Key Findings: Results From the New Jersey Statewide Critical Congenital Heart Defects Screening Program
In a previous article, CDC reported on the first 3 months of CCHD newborn screening in New Jersey. Read a summary of the findings here.
A new article in Pediatrics reviewed the first 9 months of critical congenital heart disease (CCHD) screening in New Jersey. This report includes information about how many babies were screened, babies who were reported to have failed the screening, and babies with CCHDs who were not detected through screening. You can read the article’s abstract here. See below for a summary of the findings from this article.

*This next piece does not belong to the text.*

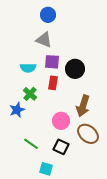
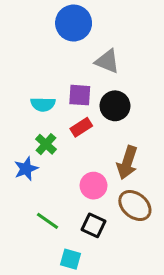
blue circle: (48, 15) -> (74, 23), size x1.5
gray triangle: (44, 40) -> (107, 61), moved
red rectangle: (53, 83) -> (81, 127), turned 48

Main Findings from This Study
About 73,000 infants were screened for CCHD in New Jersey. Screening identified 3 babies with CCHDs who, without screening, might not have been found before being sent home from the hospital.
- 30 out of 49 babies failed the screening did not have signs or symptoms of a CCHD or a diagnosis made before birth. These babies would not have been checked for a CCHD if they had not been screened.
- Of these babies:
- 3 had a CCHD
- 17 had other potentially serious problems (including other heart defects or echocardiogram findings)
- 10 had no reported medical problems
- Of these babies:
Basics about Critical Congenital Heart Defects
What are critical congenital heart defects?
Congenital heart defects are the most common type of birth defect in the United States, affecting nearly 1% of―or about 40,000―births per year. About 1 in 4 babies born with a heart defect has a critical congenital heart defect (CCHD, also known as critical congenital heart disease).1 Babies with a CCHD need surgery or other procedures within the first year of life.
How can newborn screening help babies with CCHD?
Some babies born with a CCHD appear healthy at first and can be sent home before their heart defect is detected. These babies are at risk of having serious complications within the first few days or weeks of life and often require emergency care. Newborn screening can identify some of these babies so they can receive care and treatment that can help prevent disability or early death.
Newborn screening for CCHD involves a simple bedside test to determine the amount of oxygen in a baby’s blood. Low levels of oxygen in the blood can be a sign of CCHD. CCHD screening has begun in some states, and laws requiring this screening have been proposed or passed in other states. You can see what is happening in your state here.
Important Information for State Newborn Screening and Birth Defects Tracking Programs
New Jersey’s experience of implementing statewide CCHD newborn screening highlights important factors to consider when examining the value of the program. These factors include whether the baby’s heart defect was detected during pregnancy, whether the baby would have otherwise received a pulse oximetry measurement at the time of the screen, or whether an echocardiogram or visit with a heart specialist had already been planned before the usual screening time. Collection of pulse oximetry screening information on every New Jersey birth will further our understanding of this and other statewide, CCHD screening programs.
This study found that 48 babies were reported to the New Jersey Birth Defects Registry with a CCHD, without an accompanied failed screen result. These babies could have passed the screen, not been screened, or had a failed screen with the result not reported. Based on available information, the overwhelming majority of these babies experienced at least one of the following: their heart defect was detected during pregnancy, they were transferred out of the birthing hospital within 1 day of life, were being monitored with pulse oximetry, and/or had passing pulse oximetry screening results.
Heart Defects: CDC Activities
Centers for Disease Control and Prevention (CDC) works to identify causes of CHDs and ways to prevent them. We do this through:
- Surveillance or disease tracking:
- State programs: CDC funds and coordinates the Metropolitan Atlanta Congenital Defects Program (MACDP). CDC also funds 14 population-based state tracking programs. Birth defects tracking systems are vital to help us find out where and when birth defects occur and whom they affect.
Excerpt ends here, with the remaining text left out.